> _Description of the task_
For every line in the records that has the word "Tulungagung", make a copy.
*** Records shown
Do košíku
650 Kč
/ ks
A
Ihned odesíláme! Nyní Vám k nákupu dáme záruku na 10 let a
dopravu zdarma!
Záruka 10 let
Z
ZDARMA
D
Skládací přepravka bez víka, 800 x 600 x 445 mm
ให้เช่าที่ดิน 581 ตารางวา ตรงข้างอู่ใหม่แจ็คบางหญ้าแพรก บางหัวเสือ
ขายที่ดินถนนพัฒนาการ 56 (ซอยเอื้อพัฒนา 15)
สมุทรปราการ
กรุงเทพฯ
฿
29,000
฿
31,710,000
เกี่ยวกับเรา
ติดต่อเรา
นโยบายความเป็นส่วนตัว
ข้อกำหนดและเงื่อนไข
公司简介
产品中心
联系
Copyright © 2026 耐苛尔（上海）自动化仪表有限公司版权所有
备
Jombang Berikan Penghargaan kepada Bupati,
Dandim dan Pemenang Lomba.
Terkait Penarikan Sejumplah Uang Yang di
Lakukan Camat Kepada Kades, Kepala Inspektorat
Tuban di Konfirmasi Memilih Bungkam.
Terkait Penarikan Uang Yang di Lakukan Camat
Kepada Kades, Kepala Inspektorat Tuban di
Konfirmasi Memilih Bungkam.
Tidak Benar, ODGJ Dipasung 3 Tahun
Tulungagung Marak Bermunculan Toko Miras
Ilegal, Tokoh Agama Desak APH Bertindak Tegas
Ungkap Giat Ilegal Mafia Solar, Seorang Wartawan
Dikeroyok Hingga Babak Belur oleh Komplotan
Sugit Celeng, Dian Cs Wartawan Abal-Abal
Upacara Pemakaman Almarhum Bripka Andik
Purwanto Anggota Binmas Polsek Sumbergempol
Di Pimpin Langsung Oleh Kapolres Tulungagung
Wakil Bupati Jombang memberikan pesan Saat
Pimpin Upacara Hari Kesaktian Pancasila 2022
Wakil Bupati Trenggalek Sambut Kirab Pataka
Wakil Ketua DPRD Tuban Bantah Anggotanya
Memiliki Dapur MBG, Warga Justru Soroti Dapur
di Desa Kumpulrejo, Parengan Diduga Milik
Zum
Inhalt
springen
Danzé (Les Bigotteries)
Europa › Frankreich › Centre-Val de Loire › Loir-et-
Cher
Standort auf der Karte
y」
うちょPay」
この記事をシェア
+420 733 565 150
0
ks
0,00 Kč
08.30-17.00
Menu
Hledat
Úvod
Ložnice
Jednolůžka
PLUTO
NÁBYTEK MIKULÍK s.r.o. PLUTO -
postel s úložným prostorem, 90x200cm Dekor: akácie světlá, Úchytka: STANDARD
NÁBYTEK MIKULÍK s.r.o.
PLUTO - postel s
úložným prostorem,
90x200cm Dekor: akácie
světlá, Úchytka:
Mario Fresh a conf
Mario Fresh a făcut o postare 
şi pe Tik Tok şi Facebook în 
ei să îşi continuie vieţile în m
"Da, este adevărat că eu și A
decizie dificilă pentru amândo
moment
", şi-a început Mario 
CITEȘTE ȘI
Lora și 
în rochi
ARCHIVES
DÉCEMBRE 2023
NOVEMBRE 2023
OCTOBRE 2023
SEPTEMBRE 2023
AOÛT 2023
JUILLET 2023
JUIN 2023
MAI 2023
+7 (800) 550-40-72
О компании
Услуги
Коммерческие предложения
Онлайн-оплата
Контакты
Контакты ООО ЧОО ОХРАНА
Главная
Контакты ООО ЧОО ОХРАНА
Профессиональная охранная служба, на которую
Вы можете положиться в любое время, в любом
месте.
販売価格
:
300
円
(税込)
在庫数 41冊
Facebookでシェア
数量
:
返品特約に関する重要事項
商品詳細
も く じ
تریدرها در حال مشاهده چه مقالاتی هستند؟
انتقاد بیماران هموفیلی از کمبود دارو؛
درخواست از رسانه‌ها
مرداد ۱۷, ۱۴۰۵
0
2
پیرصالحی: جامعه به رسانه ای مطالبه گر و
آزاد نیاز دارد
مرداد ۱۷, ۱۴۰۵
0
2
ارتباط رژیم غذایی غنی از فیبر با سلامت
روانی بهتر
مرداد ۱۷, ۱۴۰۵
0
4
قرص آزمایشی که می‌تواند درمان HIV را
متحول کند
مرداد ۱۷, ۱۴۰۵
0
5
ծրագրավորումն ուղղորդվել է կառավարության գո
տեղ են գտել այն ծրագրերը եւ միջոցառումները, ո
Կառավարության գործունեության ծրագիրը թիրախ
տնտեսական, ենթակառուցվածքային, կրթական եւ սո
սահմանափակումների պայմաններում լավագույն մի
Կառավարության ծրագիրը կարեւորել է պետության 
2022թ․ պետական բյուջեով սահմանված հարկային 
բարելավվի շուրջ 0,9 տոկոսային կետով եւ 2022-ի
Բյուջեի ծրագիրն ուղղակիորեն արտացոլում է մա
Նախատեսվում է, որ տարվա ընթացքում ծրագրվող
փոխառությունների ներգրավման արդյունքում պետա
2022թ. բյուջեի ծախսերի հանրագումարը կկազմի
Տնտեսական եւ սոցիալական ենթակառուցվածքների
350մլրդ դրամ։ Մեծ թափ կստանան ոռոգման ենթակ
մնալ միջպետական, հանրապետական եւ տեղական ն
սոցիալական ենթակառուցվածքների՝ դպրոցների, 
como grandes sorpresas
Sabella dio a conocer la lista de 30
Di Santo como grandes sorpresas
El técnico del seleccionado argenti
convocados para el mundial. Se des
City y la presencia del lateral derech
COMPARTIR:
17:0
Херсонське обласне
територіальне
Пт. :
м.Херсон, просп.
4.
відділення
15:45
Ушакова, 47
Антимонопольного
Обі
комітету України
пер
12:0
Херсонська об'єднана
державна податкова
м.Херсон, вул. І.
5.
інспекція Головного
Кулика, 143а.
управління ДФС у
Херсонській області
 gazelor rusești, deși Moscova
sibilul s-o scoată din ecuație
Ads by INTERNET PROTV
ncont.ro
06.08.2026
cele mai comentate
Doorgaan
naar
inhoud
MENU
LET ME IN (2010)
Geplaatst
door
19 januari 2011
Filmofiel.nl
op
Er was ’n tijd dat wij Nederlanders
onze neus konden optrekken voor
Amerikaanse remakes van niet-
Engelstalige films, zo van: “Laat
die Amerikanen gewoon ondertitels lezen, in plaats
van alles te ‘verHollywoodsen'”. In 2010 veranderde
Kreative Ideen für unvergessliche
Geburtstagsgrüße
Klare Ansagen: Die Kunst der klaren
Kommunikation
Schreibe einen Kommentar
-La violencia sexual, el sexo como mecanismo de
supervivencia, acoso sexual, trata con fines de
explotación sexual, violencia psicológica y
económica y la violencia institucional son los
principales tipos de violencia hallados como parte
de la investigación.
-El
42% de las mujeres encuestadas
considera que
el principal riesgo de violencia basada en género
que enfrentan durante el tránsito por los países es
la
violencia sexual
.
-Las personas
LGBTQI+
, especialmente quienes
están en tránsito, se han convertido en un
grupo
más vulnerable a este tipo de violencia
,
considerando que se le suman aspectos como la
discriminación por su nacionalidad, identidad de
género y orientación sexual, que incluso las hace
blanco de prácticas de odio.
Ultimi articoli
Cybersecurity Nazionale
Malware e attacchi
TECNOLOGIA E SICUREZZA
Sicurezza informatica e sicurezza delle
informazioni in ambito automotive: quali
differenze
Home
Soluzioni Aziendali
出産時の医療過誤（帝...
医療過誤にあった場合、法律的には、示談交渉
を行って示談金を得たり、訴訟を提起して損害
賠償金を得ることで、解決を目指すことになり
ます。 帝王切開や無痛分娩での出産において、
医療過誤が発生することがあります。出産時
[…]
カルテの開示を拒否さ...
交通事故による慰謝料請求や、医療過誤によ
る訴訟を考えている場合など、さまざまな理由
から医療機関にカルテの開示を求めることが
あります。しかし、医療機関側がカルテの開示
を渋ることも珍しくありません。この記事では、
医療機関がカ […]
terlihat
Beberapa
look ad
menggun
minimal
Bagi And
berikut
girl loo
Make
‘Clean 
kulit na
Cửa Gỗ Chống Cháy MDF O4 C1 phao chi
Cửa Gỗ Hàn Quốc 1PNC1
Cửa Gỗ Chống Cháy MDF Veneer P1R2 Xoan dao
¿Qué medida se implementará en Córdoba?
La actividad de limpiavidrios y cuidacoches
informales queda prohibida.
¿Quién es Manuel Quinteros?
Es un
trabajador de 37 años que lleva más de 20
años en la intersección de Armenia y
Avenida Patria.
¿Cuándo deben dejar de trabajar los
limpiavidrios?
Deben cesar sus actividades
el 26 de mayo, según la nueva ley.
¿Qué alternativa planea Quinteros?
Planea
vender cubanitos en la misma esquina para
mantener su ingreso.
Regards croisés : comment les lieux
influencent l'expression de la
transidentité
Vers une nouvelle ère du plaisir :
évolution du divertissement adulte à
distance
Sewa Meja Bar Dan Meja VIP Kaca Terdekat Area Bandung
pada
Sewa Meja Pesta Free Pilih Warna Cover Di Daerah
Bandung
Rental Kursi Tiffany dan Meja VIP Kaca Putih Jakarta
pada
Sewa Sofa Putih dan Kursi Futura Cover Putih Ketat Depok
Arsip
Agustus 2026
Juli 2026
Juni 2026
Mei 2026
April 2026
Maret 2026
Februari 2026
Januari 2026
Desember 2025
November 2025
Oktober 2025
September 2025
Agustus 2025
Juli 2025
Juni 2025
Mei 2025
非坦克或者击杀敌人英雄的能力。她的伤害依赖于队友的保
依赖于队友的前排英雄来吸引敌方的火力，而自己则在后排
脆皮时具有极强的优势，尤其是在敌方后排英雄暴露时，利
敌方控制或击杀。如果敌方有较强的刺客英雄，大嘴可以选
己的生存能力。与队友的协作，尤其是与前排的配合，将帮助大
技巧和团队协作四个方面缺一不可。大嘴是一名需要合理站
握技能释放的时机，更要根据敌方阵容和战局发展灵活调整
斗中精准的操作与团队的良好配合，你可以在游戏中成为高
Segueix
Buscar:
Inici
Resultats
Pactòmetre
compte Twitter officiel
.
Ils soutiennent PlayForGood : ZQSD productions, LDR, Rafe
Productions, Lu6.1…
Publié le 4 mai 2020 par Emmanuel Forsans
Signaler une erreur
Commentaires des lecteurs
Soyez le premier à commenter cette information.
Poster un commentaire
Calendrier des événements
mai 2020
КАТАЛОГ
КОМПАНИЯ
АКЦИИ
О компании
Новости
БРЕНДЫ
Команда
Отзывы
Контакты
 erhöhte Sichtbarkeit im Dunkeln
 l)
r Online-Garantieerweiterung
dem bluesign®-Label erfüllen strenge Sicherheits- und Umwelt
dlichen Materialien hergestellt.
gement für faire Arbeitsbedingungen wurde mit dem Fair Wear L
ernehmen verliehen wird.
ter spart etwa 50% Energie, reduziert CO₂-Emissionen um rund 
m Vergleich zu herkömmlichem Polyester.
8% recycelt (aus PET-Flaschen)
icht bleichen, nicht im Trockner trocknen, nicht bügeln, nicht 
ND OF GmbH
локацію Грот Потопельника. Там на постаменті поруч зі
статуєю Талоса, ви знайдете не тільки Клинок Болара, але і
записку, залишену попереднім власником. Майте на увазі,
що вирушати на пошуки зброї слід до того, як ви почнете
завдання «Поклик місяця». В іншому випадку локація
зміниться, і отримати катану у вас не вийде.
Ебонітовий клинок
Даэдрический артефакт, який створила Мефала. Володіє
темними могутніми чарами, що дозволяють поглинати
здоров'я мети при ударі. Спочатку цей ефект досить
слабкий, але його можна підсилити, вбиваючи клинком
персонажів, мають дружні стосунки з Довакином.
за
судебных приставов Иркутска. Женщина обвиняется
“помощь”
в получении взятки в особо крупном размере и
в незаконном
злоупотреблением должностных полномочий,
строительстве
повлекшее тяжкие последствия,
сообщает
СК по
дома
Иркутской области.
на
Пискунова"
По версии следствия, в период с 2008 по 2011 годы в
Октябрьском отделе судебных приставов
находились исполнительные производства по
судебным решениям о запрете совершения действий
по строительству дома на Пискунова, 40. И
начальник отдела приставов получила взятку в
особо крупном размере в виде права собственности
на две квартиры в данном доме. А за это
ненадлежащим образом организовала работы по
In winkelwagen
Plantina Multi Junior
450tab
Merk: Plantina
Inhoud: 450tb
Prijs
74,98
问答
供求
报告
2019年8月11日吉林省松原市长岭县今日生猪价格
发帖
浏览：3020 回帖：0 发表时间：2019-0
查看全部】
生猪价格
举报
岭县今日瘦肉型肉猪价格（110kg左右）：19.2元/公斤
******
> _Finished exercise_
Tulungagung Marak Bermunculan Toko Miras
Di Pimpin Langsung Oleh Kapolres Tulungagung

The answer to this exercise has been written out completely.